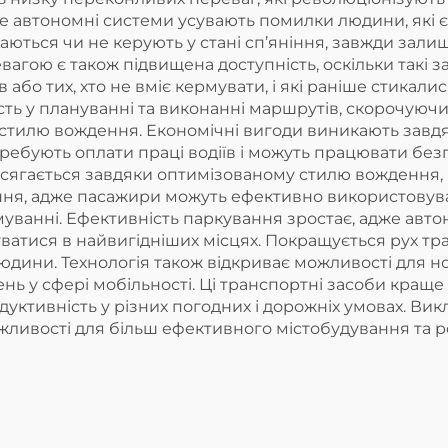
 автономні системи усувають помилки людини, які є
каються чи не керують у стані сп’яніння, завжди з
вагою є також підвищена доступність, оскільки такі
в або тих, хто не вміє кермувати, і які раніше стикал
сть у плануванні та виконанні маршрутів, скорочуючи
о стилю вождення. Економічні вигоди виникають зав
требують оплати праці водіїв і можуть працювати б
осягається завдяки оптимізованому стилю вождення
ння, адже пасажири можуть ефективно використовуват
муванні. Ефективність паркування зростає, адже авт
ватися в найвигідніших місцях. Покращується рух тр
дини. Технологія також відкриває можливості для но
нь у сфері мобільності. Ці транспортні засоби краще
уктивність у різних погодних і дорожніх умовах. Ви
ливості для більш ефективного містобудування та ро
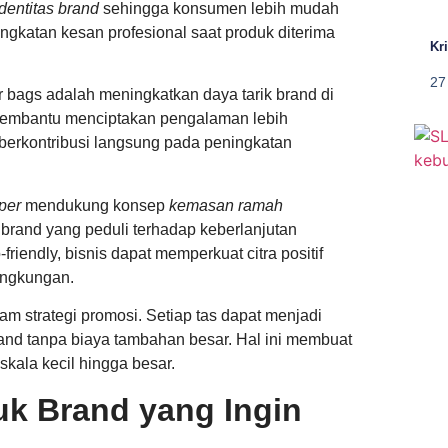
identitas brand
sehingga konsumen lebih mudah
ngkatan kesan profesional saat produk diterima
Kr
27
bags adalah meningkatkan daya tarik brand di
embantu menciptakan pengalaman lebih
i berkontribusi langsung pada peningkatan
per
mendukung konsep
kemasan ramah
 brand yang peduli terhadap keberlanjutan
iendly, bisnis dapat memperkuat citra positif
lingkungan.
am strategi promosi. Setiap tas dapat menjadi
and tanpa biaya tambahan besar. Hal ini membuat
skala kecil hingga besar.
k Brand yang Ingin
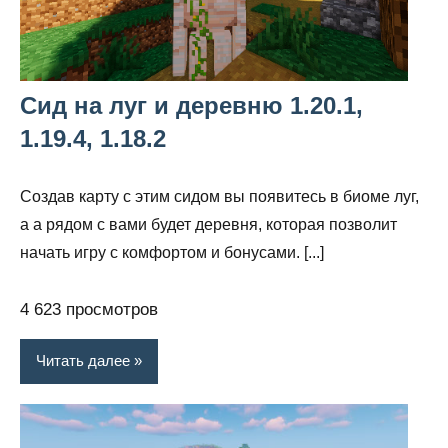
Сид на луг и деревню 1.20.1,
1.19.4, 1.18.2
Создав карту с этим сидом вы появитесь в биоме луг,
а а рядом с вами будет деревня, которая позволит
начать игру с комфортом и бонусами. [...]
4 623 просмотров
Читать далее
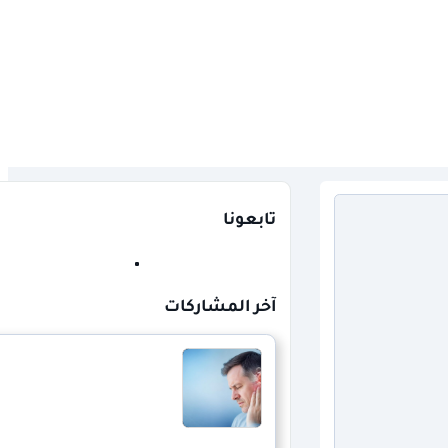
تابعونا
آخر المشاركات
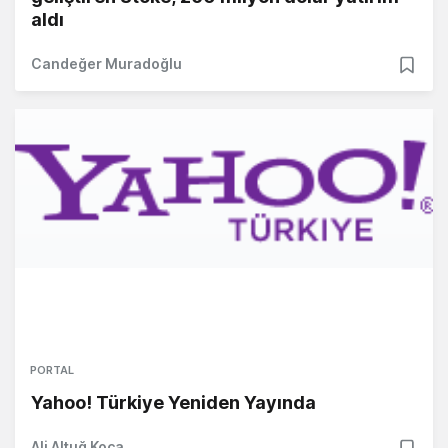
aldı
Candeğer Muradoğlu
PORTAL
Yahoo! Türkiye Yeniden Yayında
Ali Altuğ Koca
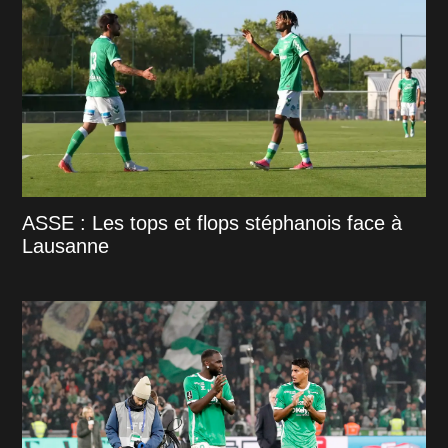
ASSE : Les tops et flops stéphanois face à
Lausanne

• **TASK DIRECTIONS**: Copy nothing past the line containing "and tanpa biaya": reproduce every line from the start of the records up to it, skipping pictures.

• **SOLVED EXERCISE**:
 автономні системи усувають помилки людини, які є
каються чи не керують у стані сп’яніння, завжди з
вагою є також підвищена доступність, оскільки такі
в або тих, хто не вміє кермувати, і які раніше стикал
сть у плануванні та виконанні маршрутів, скорочуючи
о стилю вождення. Економічні вигоди виникають зав
требують оплати праці водіїв і можуть працювати б
осягається завдяки оптимізованому стилю вождення
ння, адже пасажири можуть ефективно використовуват
муванні. Ефективність паркування зростає, адже авт
ватися в найвигідніших місцях. Покращується рух тр
дини. Технологія також відкриває можливості для но
нь у сфері мобільності. Ці транспортні засоби краще
уктивність у різних погодних і дорожніх умовах. Ви
ливості для більш ефективного містобудування та ро
identitas brand
sehingga konsumen lebih mudah
ngkatan kesan profesional saat produk diterima
Kr
27
bags adalah meningkatkan daya tarik brand di
embantu menciptakan pengalaman lebih
i berkontribusi langsung pada peningkatan
per
mendukung konsep
kemasan ramah
 brand yang peduli terhadap keberlanjutan
iendly, bisnis dapat memperkuat citra positif
lingkungan.
am strategi promosi. Setiap tas dapat menjadi
and tanpa biaya tambahan besar. Hal ini membuat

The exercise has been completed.